AI's aren't sentient. They can't "steal."

Programmers and institutions select the data with which to train the model. They take art and writing from artists and authors without credit or payment. The software then remixes and mimics what it is given.

Displacing agency by attributing intent to the AI is exactly how people and institutions erase human action in the creation of technology. It also leads to further perceptions of technology as acultural, unbiased, and, in essence, magical.

@Manigarm All this controversy has had me wonder: why not train the AIs with only art in the public domain? That, at least, would be less problematic, wouldn't it?

Also, they should be made to list and credit their sources, regardless.

@GraysonBell
Because taggimg correctly the licence on content that you crawl from the internet does not automate well. Or philosophically very much at all.
@Manigarm

@yacc143 @Manigarm But they don't have to blindly crawl the internet. They could set up a database and fill it with public domain art for the AI to crawl instead.

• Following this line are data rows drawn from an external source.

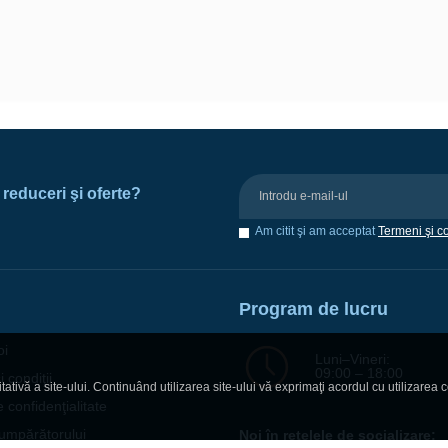
e reduceri şi oferte?
Am citit şi am acceptat
Termeni şi co
Program de lucru
oi
Luni–Vineri:
09:00 – 18:00
 condiţii
ativă a site-ului. Continuând utilizarea site-ului vă exprimaţi acordul cu utilizarea c
e confidenţialitate
umpărătorului
Noi în reţelele de socializare:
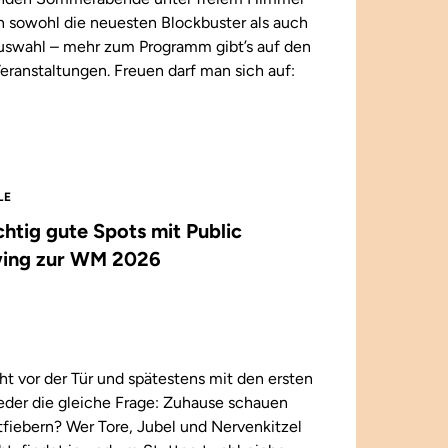
n sowohl die neuesten Blockbuster als auch
 Auswahl – mehr zum Programm gibt’s auf den
eranstaltungen. Freuen darf man sich auf:
LE
ichtig gute Spots mit Public
ing zur WM 2026
t vor der Tür und spätestens mit den ersten
wieder die gleiche Frage: Zuhause schauen
iebern? Wer Tore, Jubel und Nervenkitzel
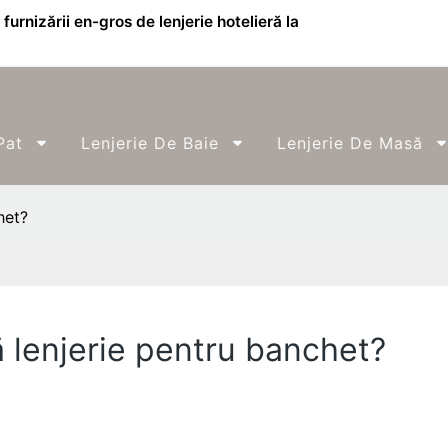
furnizării en-gros de lenjerie hotelieră la
Pat
Lenjerie De Baie
Lenjerie De Masă
het?
 lenjerie pentru banchet?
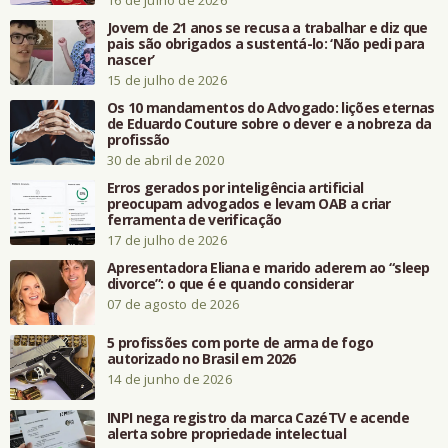
Jovem de 21 anos se recusa a trabalhar e diz que
pais são obrigados a sustentá-lo: ‘Não pedi para
nascer’
15 de julho de 2026
Os 10 mandamentos do Advogado: lições eternas
de Eduardo Couture sobre o dever e a nobreza da
profissão
30 de abril de 2020
Erros gerados por inteligência artificial
preocupam advogados e levam OAB a criar
ferramenta de verificação
17 de julho de 2026
Apresentadora Eliana e marido aderem ao “sleep
divorce”: o que é e quando considerar
07 de agosto de 2026
5 profissões com porte de arma de fogo
autorizado no Brasil em 2026
14 de junho de 2026
INPI nega registro da marca CazéTV e acende
alerta sobre propriedade intelectual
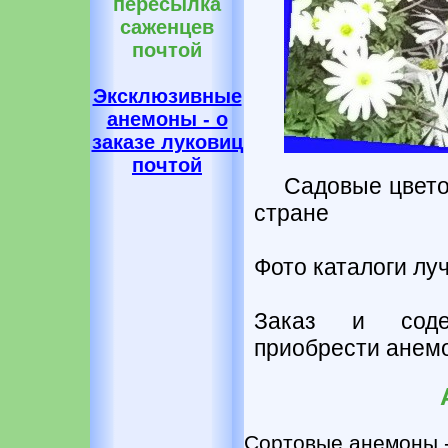
пересылка
саженцев
почтой
Эксклюзивные
анемоны - о
заказе луковиц
почтой
Садовые цвето
стране
Фото каталоги лу
Заказ и соде
приобрести анемо
Сортовые анемоны -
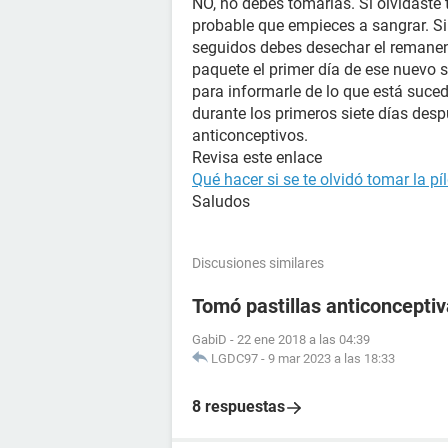
NO, no debes tomarlas. Si olvidaste 
probable que empieces a sangrar. Si
seguidos debes desechar el remanen
paquete el primer día de ese nuevo
para informarle de lo que está suce
durante los primeros siete días desp
anticonceptivos.
Revisa este enlace
Qué hacer si se te olvidó tomar la pí
Saludos
Discusiones similares
Tomó pastillas anticoncept
GabiD
-
22 ene 2018 a las 04:39
LGDC97
-
9 mar 2023 a las 18:33
8 respuestas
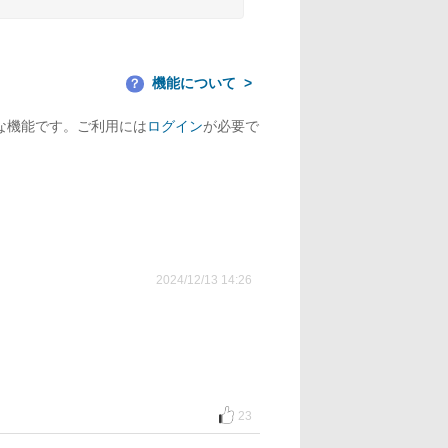
機能について
？
な機能です。ご利用には
ログイン
が必要で
2024/12/13 14:26
23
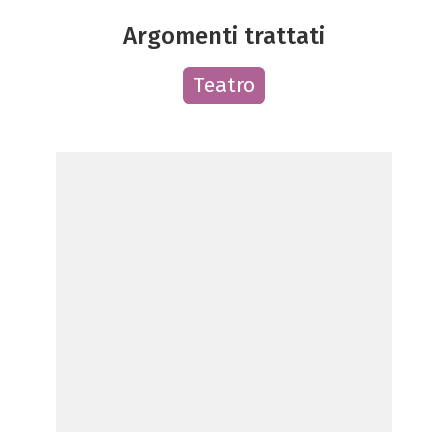
Argomenti trattati
Teatro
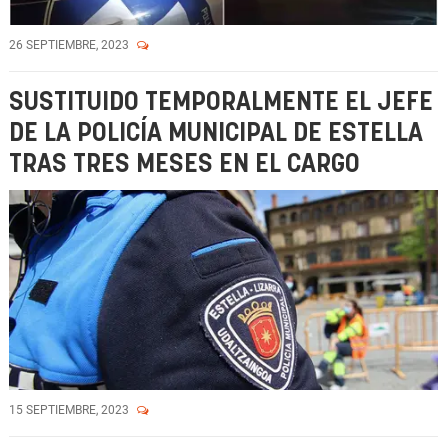
26 SEPTIEMBRE, 2023
SUSTITUIDO TEMPORALMENTE EL JEFE
DE LA POLICÍA MUNICIPAL DE ESTELLA
TRAS TRES MESES EN EL CARGO
15 SEPTIEMBRE, 2023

Yes, it would be more work, but from an ethical standpoint would be worth it.

@GraysonBell @yacc143 @Manigarm

You answered your own question - it would be more work. It would also have a smaller sample size, so AI art would not be as variable.

@sinboy @yacc143 @Manigarm

I did some digging, and the Smithsonian released 2.8 million pieces of art to the public domain in a database anyone can access.

The existence of such databases makes it much less work.

https://www.artdex.com/what-is-public-domain-art-2/

What is Public Domain Art? – ARTDEX

When a piece of creative work is no longer protected by copyright, it’s considered “public domain” art. Artists can lose copyright protection or the right to profit from a piece of art by surrendering or transferring it.

ARTDEX

@sinboy @GraysonBell @Manigarm Dramatically more work for a much more limited, one sided training data.

Plus conceding the precedent without even losing in court.

@yacc143 @GraysonBell @Manigarm If it ends up in court, all it will do is encourage artists to not put anything up online anymore, and take down what's there.
@sinboy @GraysonBell @Manigarm Technically, the first suit that will be setting precedents is already in court (about Github's abusing all the cool code they host to train Copilot, OTOH, their specific corporate/legal setup they used to distance Microsoft from the possible fallout might make it less useful as precedent).